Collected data
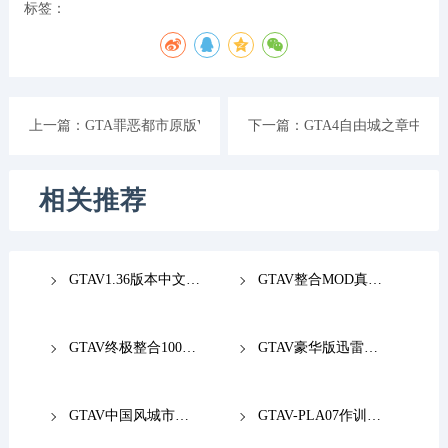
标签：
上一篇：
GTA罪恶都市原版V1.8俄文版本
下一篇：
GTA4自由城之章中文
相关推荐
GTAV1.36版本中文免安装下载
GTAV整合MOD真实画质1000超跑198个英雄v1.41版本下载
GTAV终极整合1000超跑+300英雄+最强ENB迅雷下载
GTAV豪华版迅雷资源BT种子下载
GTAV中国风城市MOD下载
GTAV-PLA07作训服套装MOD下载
==
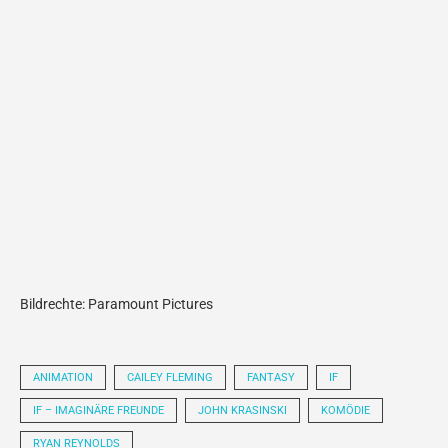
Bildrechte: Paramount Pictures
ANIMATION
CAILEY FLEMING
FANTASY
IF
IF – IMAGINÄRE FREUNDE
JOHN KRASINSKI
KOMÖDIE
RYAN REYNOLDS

### What is expected
Look above for the line containing "GTAV终极整合1000超跑+300英雄+最强ENB迅雷下载" and the line containing "GTAV-PLA07作训服套装MOD下载". Transcribe both, with the lines between them, exactly.

### Solution for this exercise
GTAV终极整合1000超跑+300英雄+最强ENB迅雷下载
GTAV豪华版迅雷资源BT种子下载
GTAV中国风城市MOD下载
GTAV-PLA07作训服套装MOD下载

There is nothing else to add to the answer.